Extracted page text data
****************

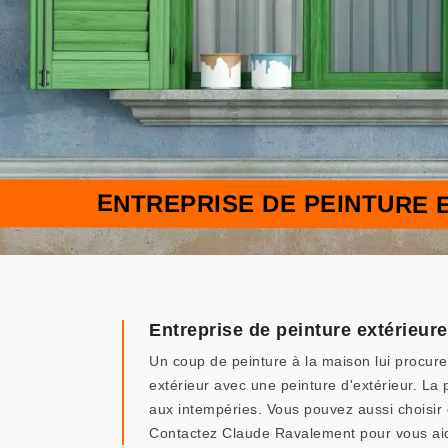
ENTREPRISE DE PEINTURE 
Entreprise de peinture extérieur
Un coup de peinture à la maison lui procure 
extérieur avec une peinture d'extérieur. La 
aux intempéries. Vous pouvez aussi choisir de
Contactez Claude Ravalement pour vous ai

****************

What is required
The word "extérieur" appears in some lines above. Return every one of those lines.

Expected answer
Entreprise de peinture extérieur
extérieur avec une peinture d'extérieur. La 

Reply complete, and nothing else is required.